6. A detection system for LoRa wireless communication plaintext transmission vulnerabilities in novel power systems, used to implement the LoRa wireless communication plaintext transmission vulnerability detection method according to any one of claims 1-5, characterized in that: It includes a signal acquisition module, a parameter analysis module, a demodulation and decoding module, and a message parsing module. The modules are interconnected and adapted to LoRa communication vulnerability detection in multiple scenarios of new power systems. The signal acquisition module consists of a software-defined wireless device and a signal acquisition architecture built with GNURadio. It is used to acquire LoRa signals in the 470MHz range of the new power system, and is adapted to the acquisition scenarios of power distribution, power consumption, and new energy grid connection. It analyzes frequency components through FFT blocks and enables maximum hold frame tracking of signal characteristics. The parameter analysis module is used to extract the center frequency and bandwidth parameters from the target LoRa signal of the new power system, and to determine the spreading factor through brute-force cracking. The demodulation and decoding module is built on a custom-developed LoRa signal demodulation and decoding module. It is used to demodulate and decode the LoRaPHY signal according to the determined signal parameters and forward the decoded UDP data packets to port 58868 of the local host. The message parsing module is used to monitor UDP packets on port 58868, parse the relevant message content of the power system and verify whether the data is transmitted in plaintext, and determine whether there is a plaintext transmission vulnerability in the new power system LoRa wireless communication.

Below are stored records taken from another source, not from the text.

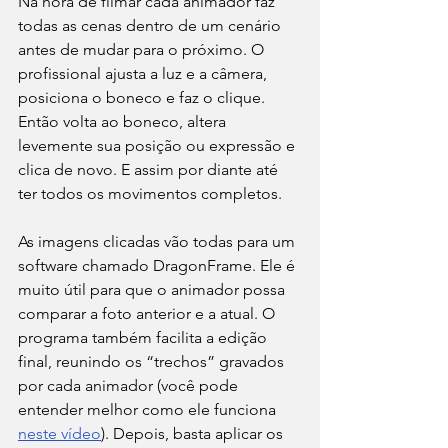
Na hora de filmar cada animador faz 
todas as cenas dentro de um cenário 
antes de mudar para o próximo. O 
profissional ajusta a luz e a câmera, 
posiciona o boneco e faz o clique. 
Então volta ao boneco, altera 
levemente sua posição ou expressão e 
clica de novo. E assim por diante até 
ter todos os movimentos completos. 
As imagens clicadas vão todas para um 
software chamado DragonFrame. Ele é 
muito útil para que o animador possa 
comparar a foto anterior e a atual. O 
programa também facilita a edição 
final, reunindo os “trechos” gravados 
por cada animador (você pode 
entender melhor como ele funciona 
neste vídeo
). Depois, basta aplicar os 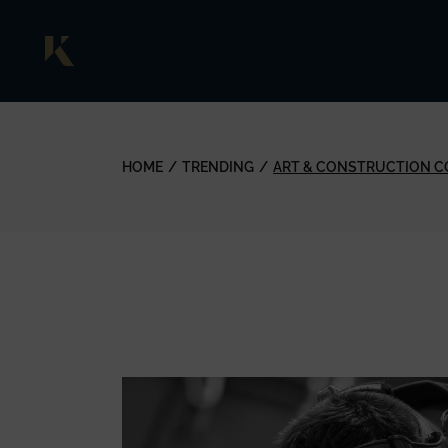
HOME
TRENDING
ART & CONSTRUCTION CO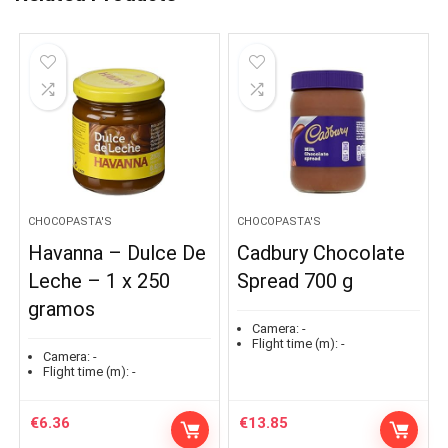
CHOCOPASTA'S
CHOCOPASTA'S
Havanna – Dulce De
Cadbury Chocolate
Leche – 1 x 250
Spread 700 g
gramos
Camera:
-
Flight time (m):
-
Camera:
-
Flight time (m):
-
€
6.36
€
13.85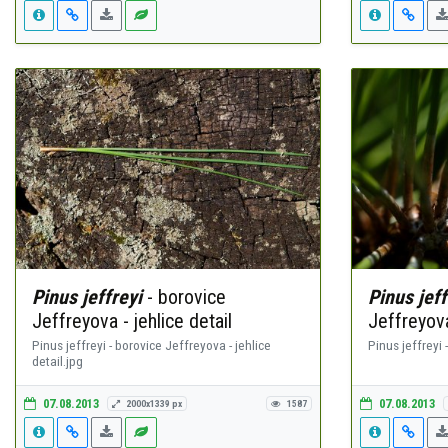
Pinus jeffreyi
- borovice
Pinus jeff
Jeffreyova - jehlice detail
Jeffreyov
Pinus jeffreyi - borovice Jeffreyova - jehlice
Pinus jeffreyi
detail.jpg
07.08.2013
07.08.2013
2000x1339 px
1587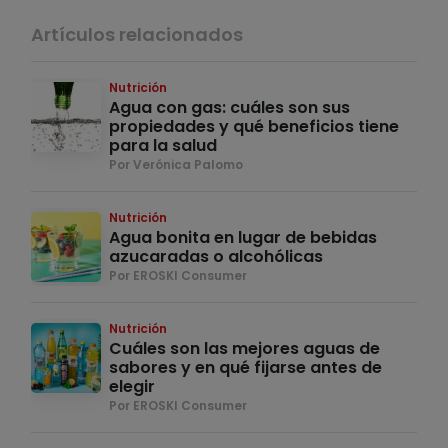
Artículos relacionados
Nutrición
Agua con gas: cuáles son sus
propiedades y qué beneficios tiene
para la salud
Por Verónica Palomo
Nutrición
Agua bonita en lugar de bebidas
azucaradas o alcohólicas
Por EROSKI Consumer
Nutrición
Cuáles son las mejores aguas de
sabores y en qué fijarse antes de
elegir
Por EROSKI Consumer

7. The detection system for plaintext transmission vulnerabilities in LoRa wireless communication for novel power systems according to claim 6, characterized in that: The signal acquisition module is equipped with a sampling rate adjustment unit and a center frequency adjustment unit. The sampling rate adjustment unit is used to adjust the sample rate to expand the frequency coverage range, and the center frequency adjustment unit realizes dynamic adjustment of the center frequency through the GNURadio slider to adapt to the LoRa signal acquisition needs of different scenarios in new power systems.

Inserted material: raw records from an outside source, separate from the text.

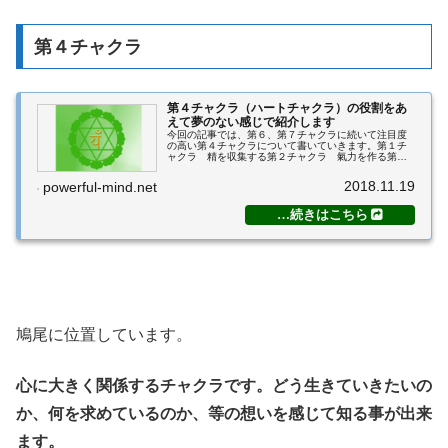
第４チャクラ
第４チャクラ（ハートチャクラ）の役割をあ
えて夢のない感じで紹介します
今回の記事では、第６、第７チャクラに続いて注目度
の高い第４チャクラについて書いていきます。第１チ
ャクラ 精を収集する第２チャクラ 氣力を作る第３
チャクラ 氣力の使い方の基本が出来る第４チャク
ラ 自分が何をしたいのか想いを知る ←今
2018.11.19
powerful-mind.net
こ...
鳩尾に位置しています。
心に大きく関係するチャクラです。どう生きていきたいの
か、何を求めているのか、等の想いを感じて知る事が出来
ます。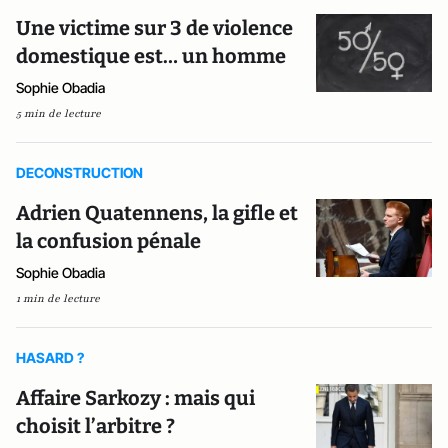
Une victime sur 3 de violence
domestique est… un homme
Sophie Obadia
5 min de lecture
DECONSTRUCTION
Adrien Quatennens, la gifle et
la confusion pénale
Sophie Obadia
1 min de lecture
HASARD ?
Affaire Sarkozy : mais qui
choisit l’arbitre ?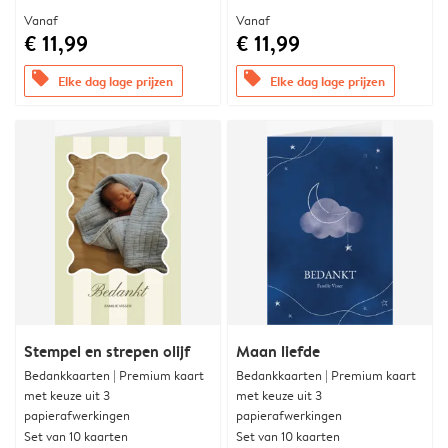
Vanaf
Vanaf
€ 11,99
€ 11,99
offers
offers
Elke dag lage prijzen
Elke dag lage prijzen
Stempel en strepen olijf
Maan liefde
Bedankkaarten | Premium kaart
Bedankkaarten | Premium kaart
met keuze uit 3
met keuze uit 3
papierafwerkingen
papierafwerkingen
Set van 10 kaarten
Set van 10 kaarten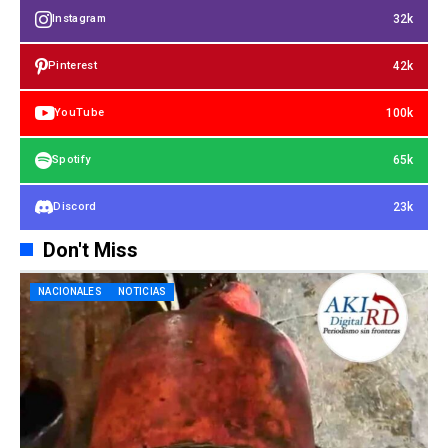
32k
Instagram
42k
Pinterest
100k
YouTube
65k
Spotify
23k
Discord
Don't Miss
NACIONALES
NOTICIAS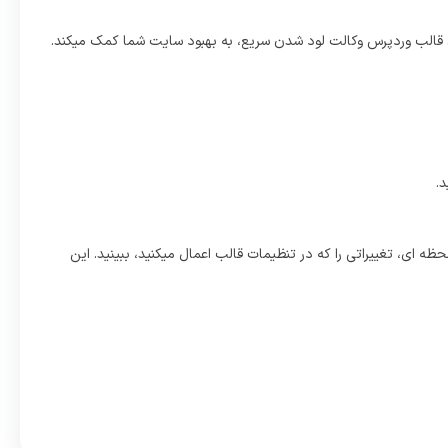
د. قالب وردپرس وکالت لود شدن سریع، به بهبود سایت شما کمک میکند.
.
، تغییراتی را که در تنظیمات قالب اعمال میکنید، ببینید. این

8. The detection system for plaintext transmission vulnerabilities in LoRa wireless communication for novel power systems according to claim 6, characterized in that: The demodulation and decoding module supports LoRa proprietary spread spectrum methods derived from CSS linear frequency modulation spread spectrum and FEC forward error correction coding, and is compatible with spread spectrum factor demodulation and decoding of 6-12. The LoRa signal demodulation and decoding module optimizes demodulation accuracy and decoding efficiency for the CN470 standard and the transmission characteristics of LoRa signals in new power systems, and is compatible with power system message parsing.

9. The detection system for plaintext transmission vulnerabilities in LoRa wireless communication for new power systems according to claim 6, characterized in that: The message parsing module includes a Wireshark packet capture module and a power system-specific Python data parsing submodule; the Wireshark packet capture module is used to monitor UDP packets on port 58868. The dedicated Python data parsing submodule for power systems has a built-in power message parsing script, which is used to parse control / monitoring messages in the message payload segment in real time, send instructions to designated registers of the power system, parse power operation response data, and complete plaintext transmission verification.

10. A computer-readable storage medium having a computer program stored thereon, characterized in that: When the program is executed by the processor, it implements the steps of the LoRa wireless communication plaintext transmission vulnerability detection method as described in any one of claims 1 to 5.